Enquanto as tardes londrinas são marcadas pelo tradicional chá das cinco, as brasileiras são saboreadas com doses diárias de Leda Nagle. E o melhor de tudo é que do lado de cá do Atlântico Sul não há aquele formalismo, aquela frieza, aquela monotonia britânica. O nome desse encontro vespertino já diz que não existe limite para voar ou mergulhar. Sem censura, os dedos de prosa rolam à vontade. Sob a regência de Leda - a maestrina das tardes - surgem típicas rodas de conversa. Em um momento, estamos em frente à televisão, em outro, em rodas de conversa na sala de visita, ao redor do fogão à lenha, na calçada em frente ao portão, no meio da Praça da Matriz, na esquina... Aquele bate-papo tem um quê de ebulição de metrópole e outro de trenzinho caipira que vai passando, vagão a vagão, pelas janelas das nossas retinas.

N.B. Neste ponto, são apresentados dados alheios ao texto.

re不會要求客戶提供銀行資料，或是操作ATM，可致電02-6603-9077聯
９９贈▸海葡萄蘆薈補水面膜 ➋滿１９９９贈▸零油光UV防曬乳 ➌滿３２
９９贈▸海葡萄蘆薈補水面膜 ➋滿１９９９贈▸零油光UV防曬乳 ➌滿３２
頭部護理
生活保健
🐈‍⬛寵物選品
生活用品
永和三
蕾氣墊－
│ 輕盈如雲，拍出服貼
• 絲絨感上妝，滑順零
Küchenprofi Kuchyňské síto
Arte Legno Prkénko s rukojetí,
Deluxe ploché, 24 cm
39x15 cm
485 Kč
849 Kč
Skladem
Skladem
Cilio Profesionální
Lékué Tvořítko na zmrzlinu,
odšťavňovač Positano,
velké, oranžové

Devia existir uma lei em que obrigasse o Brasil a parar às quatro da tarde para acompanhar esse bate-papo. Já pensou? O Ministério da Saúde adverte, e o Ministério da Cultura endossa: entardecer sem censura faz bem à mente e ao coração. Além do mais, são doses homeopáticas que devem ser repetidas diariamente. Para quem passou bons anos de modo fiel a esse ritual, de sentar-se diante da telinha ao lado de um caderninho para anotar parte desse diálogo, fica difícil ver o sol morrer sem bebericar um pouco dessa xícara que mistura informação, arte e entretenimento. Ouso dizer que é um dos programas mais poéticos da televisão, afinal a poesia está no cotidiano. E Leda sabe como nenhum outro apresentador esmiuçar o cotidiano valorizando a beleza de seus micro-detalhes.

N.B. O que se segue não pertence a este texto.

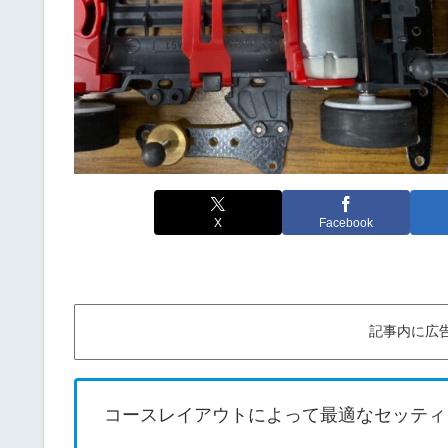
X
Facebook
記事内に広
コースレイアウトによって最適なセッティ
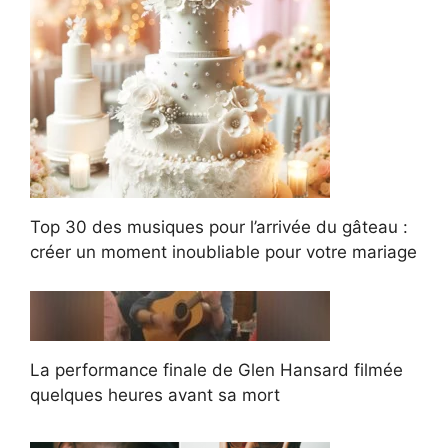
Top 30 des musiques pour l’arrivée du gâteau :
créer un moment inoubliable pour votre mariage
La performance finale de Glen Hansard filmée
quelques heures avant sa mort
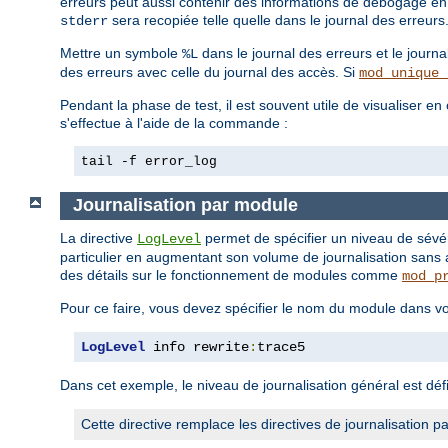
erreurs peut aussi contenir des informations de débogage en p
sera recopiée telle quelle dans le journal des erreurs
stderr
Mettre un symbole
dans le journal des erreurs et le journa
%L
des erreurs avec celle du journal des accès. Si
mod_unique_
Pendant la phase de test, il est souvent utile de visualiser e
s'effectue à l'aide de la commande :
tail -f error_log
Journalisation par module
La directive
permet de spécifier un niveau de sévé
LogLevel
particulier en augmentant son volume de journalisation sans 
des détails sur le fonctionnement de modules comme
mod_p
Pour ce faire, vous devez spécifier le nom du module dans vo
LogLevel
 info rewrite
:
trace5
Dans cet exemple, le niveau de journalisation général est défi
Cette directive remplace les directives de journalisatio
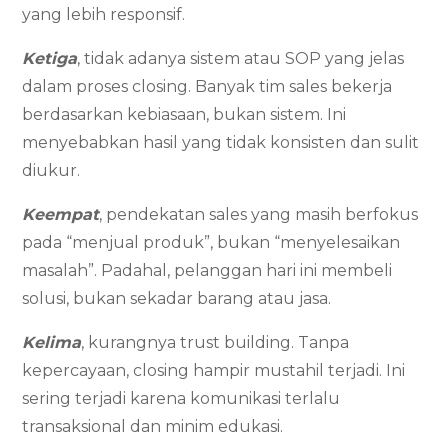
yang lebih responsif.
Ketiga
, tidak adanya sistem atau SOP yang jelas
dalam proses closing. Banyak tim sales bekerja
berdasarkan kebiasaan, bukan sistem. Ini
menyebabkan hasil yang tidak konsisten dan sulit
diukur.
Keempat
, pendekatan sales yang masih berfokus
pada “menjual produk”, bukan “menyelesaikan
masalah”. Padahal, pelanggan hari ini membeli
solusi, bukan sekadar barang atau jasa.
Kelima
, kurangnya trust building. Tanpa
kepercayaan, closing hampir mustahil terjadi. Ini
sering terjadi karena komunikasi terlalu
transaksional dan minim edukasi.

O ritmo dessa conversa também é diferente de tudo o que tem por ai. Leda deve ter se inspirado na batida de João Gilberto, porque o que vemos, aqui do outro lado, é pura bossa. Aquela roda de bate-papo tem um compasso digno de um barquinho escorrendo pelo azul do mar. E o barquinho vai... E o barquinho vem... E muitas embarcações se encontram nessa festa do sol chamada Leda Nagle. Um dia, venci a timidez e enviei uma poesia minha para lá. Por coincidência, era sobre bossa nova. Por hora, o mundo parou. Ao menos, o meu mundo. Durante o programa, Leda leu o poema para Roberto Menescal. A emoção falou mais forte. Levei uns três dias para voltar a si. Leda possibilitou o meu encontro com um dos mestres da música. Eu e Menescal não nos tornamos amigos por causa disso, mas a sensação de ver minha poesia como parte daquela roda foi "au concur". Por magia ou coisa parecida, os sonhos mais impossíveis, sob a regência daquela maestrina, ficam possíveis.

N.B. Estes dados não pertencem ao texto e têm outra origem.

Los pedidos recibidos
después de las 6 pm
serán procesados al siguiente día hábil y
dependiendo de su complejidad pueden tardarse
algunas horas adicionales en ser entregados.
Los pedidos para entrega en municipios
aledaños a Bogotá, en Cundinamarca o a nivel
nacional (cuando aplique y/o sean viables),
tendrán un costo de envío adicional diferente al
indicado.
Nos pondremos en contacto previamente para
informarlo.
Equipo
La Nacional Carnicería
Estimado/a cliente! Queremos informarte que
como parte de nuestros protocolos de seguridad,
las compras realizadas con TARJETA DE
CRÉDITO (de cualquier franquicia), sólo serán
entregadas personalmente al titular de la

Tempos depois, fui ao Rio de Janeiro na condição de assessor de imprensa de uma figura da alta-cúpula governista e conheci aquele círculo, aquele cenário e o abraço de uma Leda que já parecia ser de casa. Hoje, por força do trabalho, estou longe da tela da televisão durante as tardes da semana. É uma pena que meus patrões sejam insensíveis à tarde. Achei que minha ausência seria por pouco tempo, mas não pude fazer minha aquela frase - "eu volto, é praticamente uma ameaça" - saída da boca da apresentadora ao chamar o intervalo comercial. No entanto, as tardes de domingo, que já foram de Roberto Carlos e do iê-iê-iê da jovem guarda, hoje são Sem Censura. Não tem o mesmo charme do programa ao vivo, mas como diz a canção do rei, as tardes de domingo são feitas de doces recordações. E nada melhor do que recordar as sinfonias dessa maestrina das tardes chamada Leda Nagle.